**ASSIGNED TASK**. With the pictures left out, write out the records verbatim.

(Page images and extracted text)
::::::

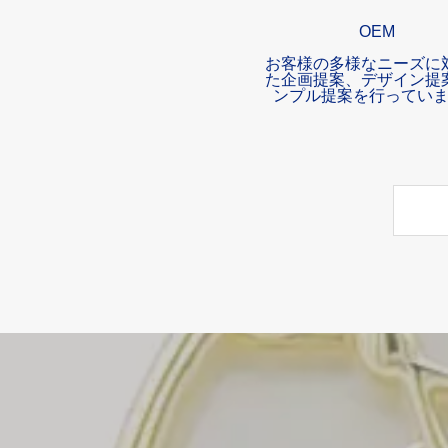
OEM
お客様の多様なニーズに
た企画提案、デザイン提
ンプル提案を行ってい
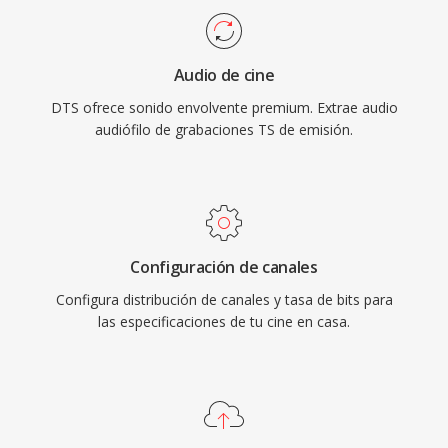
amplio soporte de códecs hacen qué TS sea
consolas de videojuegos y sistemas de
igualmente útil en cadenas de difusion en vivo
infoentretenimiento automotriz, junto con una
y flujos de trabajo de grabación basados en
Audio de cine
ocultacion de errores robusta qué enmascara
archivos.
DTS ofrece sonido envolvente premium. Extrae audio
fallas menores en discos o transmisiones. Para
audiófilo de grabaciones TS de emisión.
quienes trabajan con contenido de sonido
envolvente destinado a medios fisicos o
streaming de alta gama, DTS ofrece un camino
probado desde la mezcla de estudio hasta la
sala de estar.
Configuración de canales
Configura distribución de canales y tasa de bits para
las especificaciones de tu cine en casa.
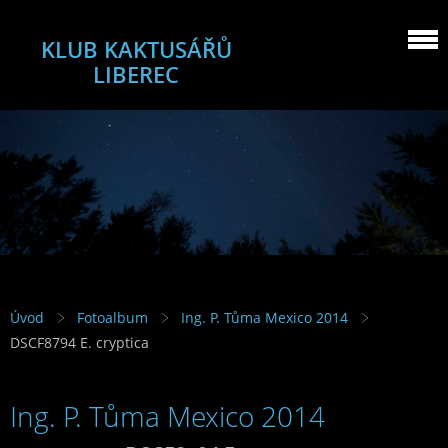
KLUB KAKTUSÁŘŮ
LIBEREC
Úvod
Fotoalbum
Ing. P. Tůma Mexico 2014
DSCF8794 E. cryptica
Ing. P. Tůma Mexico 2014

::::::

**TASK ANSWER**.
OEM
お客様の多様なニーズに
た企画提案、デザイン提
ンプル提案を行ってい
amplio soporte de códecs hacen qué TS sea
consolas de videojuegos y sistemas de
igualmente útil en cadenas de difusion en vivo
infoentretenimiento automotriz, junto con una
y flujos de trabajo de grabación basados en
Audio de cine
ocultacion de errores robusta qué enmascara
archivos.
DTS ofrece sonido envolvente premium. Extrae audio
fallas menores en discos o transmisiones. Para
audiófilo de grabaciones TS de emisión.
quienes trabajan con contenido de sonido
envolvente destinado a medios fisicos o
streaming de alta gama, DTS ofrece un camino
probado desde la mezcla de estudio hasta la
sala de estar.
Configuración de canales
Configura distribución de canales y tasa de bits para
las especificaciones de tu cine en casa.
KLUB KAKTUSÁŘŮ
LIBEREC
Úvod
Fotoalbum
Ing. P. Tůma Mexico 2014
DSCF8794 E. cryptica
Ing. P. Tůma Mexico 2014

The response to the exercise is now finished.